WHAT YOU SHOULD DO: Find every line in the data that contains the word "Objednání". Return each of those lines.

* * * * * * *

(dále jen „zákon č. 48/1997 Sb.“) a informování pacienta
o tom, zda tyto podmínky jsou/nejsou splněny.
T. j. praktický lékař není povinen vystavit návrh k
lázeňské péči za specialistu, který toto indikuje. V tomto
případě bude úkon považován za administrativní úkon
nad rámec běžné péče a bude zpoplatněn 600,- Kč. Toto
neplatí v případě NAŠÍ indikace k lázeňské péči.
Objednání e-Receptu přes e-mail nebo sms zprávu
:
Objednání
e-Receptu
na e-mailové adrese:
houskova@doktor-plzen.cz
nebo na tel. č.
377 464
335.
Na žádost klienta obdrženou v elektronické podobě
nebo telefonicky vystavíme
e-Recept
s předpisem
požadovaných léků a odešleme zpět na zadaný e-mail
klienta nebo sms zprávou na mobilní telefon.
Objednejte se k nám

* * * * * * *

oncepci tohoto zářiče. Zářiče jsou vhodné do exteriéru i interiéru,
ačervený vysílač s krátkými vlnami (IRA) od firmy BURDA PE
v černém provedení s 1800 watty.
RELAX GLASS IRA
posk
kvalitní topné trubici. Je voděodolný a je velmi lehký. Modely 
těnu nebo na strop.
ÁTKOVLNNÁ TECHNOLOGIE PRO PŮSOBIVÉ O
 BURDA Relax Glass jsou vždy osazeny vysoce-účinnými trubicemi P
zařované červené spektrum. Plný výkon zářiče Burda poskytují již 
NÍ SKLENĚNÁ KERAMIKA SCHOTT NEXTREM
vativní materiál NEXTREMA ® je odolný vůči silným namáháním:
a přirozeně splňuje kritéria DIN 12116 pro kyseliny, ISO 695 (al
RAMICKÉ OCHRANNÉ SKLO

* * * * * * *

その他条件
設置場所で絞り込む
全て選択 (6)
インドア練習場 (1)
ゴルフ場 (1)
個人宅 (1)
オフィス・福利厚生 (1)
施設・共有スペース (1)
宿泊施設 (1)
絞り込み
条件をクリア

* * * * * * *

ANSWER FOR THIS EXERCISE:
Objednání e-Receptu přes e-mail nebo sms zprávu
Objednání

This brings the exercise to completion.